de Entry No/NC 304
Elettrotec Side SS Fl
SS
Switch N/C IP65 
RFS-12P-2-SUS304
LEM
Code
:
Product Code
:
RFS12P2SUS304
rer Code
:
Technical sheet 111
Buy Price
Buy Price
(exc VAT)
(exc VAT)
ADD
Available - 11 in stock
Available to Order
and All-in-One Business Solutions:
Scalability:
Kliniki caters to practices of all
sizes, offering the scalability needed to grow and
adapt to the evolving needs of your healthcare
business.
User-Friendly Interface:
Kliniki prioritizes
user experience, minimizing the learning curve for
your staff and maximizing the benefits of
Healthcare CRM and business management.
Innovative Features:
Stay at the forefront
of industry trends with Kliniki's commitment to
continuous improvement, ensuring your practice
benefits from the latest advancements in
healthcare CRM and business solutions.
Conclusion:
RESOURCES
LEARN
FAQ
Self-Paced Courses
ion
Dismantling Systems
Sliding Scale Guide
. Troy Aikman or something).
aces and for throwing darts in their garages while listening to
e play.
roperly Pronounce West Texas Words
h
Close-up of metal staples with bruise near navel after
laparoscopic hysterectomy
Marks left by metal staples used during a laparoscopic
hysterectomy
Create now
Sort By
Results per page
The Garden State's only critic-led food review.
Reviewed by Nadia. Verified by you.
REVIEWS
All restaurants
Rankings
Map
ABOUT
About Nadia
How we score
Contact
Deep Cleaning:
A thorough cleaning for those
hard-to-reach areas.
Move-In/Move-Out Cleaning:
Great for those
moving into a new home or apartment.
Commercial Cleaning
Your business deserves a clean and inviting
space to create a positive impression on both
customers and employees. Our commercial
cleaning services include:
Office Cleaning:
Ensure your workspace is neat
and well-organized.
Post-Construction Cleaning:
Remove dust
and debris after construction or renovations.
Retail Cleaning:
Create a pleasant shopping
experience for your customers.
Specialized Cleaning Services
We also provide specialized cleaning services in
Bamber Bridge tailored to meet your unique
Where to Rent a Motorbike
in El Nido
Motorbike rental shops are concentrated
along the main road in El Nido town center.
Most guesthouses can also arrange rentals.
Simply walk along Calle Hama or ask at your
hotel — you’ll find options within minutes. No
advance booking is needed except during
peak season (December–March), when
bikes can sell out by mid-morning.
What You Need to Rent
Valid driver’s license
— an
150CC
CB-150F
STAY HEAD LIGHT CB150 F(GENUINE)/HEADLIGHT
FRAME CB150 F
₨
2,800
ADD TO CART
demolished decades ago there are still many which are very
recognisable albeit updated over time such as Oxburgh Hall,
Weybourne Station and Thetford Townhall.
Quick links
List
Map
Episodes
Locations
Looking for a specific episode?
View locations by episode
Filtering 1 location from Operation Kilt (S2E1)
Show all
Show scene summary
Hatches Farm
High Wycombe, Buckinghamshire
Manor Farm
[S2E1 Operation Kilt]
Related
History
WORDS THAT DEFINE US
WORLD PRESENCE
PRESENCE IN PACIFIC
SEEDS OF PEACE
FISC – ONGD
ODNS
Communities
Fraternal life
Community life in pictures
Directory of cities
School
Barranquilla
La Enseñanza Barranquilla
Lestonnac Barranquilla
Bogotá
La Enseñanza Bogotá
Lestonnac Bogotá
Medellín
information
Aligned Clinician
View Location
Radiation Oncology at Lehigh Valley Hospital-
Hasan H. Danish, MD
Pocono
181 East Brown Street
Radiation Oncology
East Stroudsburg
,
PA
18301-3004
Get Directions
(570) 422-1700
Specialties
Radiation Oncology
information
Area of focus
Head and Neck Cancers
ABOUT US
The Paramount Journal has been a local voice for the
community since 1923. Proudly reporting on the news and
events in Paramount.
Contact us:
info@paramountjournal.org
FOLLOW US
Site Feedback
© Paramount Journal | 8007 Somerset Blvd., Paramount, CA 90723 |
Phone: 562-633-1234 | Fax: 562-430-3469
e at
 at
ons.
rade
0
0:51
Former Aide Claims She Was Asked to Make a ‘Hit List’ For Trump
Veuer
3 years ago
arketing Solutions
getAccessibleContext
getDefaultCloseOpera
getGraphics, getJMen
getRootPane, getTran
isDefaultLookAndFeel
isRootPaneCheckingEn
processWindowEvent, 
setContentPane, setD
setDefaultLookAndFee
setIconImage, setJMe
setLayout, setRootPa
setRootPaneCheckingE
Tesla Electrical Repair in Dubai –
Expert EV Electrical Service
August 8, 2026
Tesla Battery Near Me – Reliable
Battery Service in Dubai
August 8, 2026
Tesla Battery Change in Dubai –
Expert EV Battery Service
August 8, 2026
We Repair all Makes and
•••
*Exercise objective*. Copy the stretch of the records above that runs from the line with "STAY HEAD LIGHT CB150 F(GENUINE)/HEADLIGHT" through the line with "getRootPane, getTran". Both end lines belong in the copy, and nothing else does.

*Final answer*.
STAY HEAD LIGHT CB150 F(GENUINE)/HEADLIGHT
FRAME CB150 F
₨
2,800
ADD TO CART
demolished decades ago there are still many which are very
recognisable albeit updated over time such as Oxburgh Hall,
Weybourne Station and Thetford Townhall.
Quick links
List
Map
Episodes
Locations
Looking for a specific episode?
View locations by episode
Filtering 1 location from Operation Kilt (S2E1)
Show all
Show scene summary
Hatches Farm
High Wycombe, Buckinghamshire
Manor Farm
[S2E1 Operation Kilt]
Related
History
WORDS THAT DEFINE US
WORLD PRESENCE
PRESENCE IN PACIFIC
SEEDS OF PEACE
FISC – ONGD
ODNS
Communities
Fraternal life
Community life in pictures
Directory of cities
School
Barranquilla
La Enseñanza Barranquilla
Lestonnac Barranquilla
Bogotá
La Enseñanza Bogotá
Lestonnac Bogotá
Medellín
information
Aligned Clinician
View Location
Radiation Oncology at Lehigh Valley Hospital-
Hasan H. Danish, MD
Pocono
181 East Brown Street
Radiation Oncology
East Stroudsburg
,
PA
18301-3004
Get Directions
(570) 422-1700
Specialties
Radiation Oncology
information
Area of focus
Head and Neck Cancers
ABOUT US
The Paramount Journal has been a local voice for the
community since 1923. Proudly reporting on the news and
events in Paramount.
Contact us:
info@paramountjournal.org
FOLLOW US
Site Feedback
© Paramount Journal | 8007 Somerset Blvd., Paramount, CA 90723 |
Phone: 562-633-1234 | Fax: 562-430-3469
e at
 at
ons.
rade
0
0:51
Former Aide Claims She Was Asked to Make a ‘Hit List’ For Trump
Veuer
3 years ago
arketing Solutions
getAccessibleContext
getDefaultCloseOpera
getGraphics, getJMen
getRootPane, getTran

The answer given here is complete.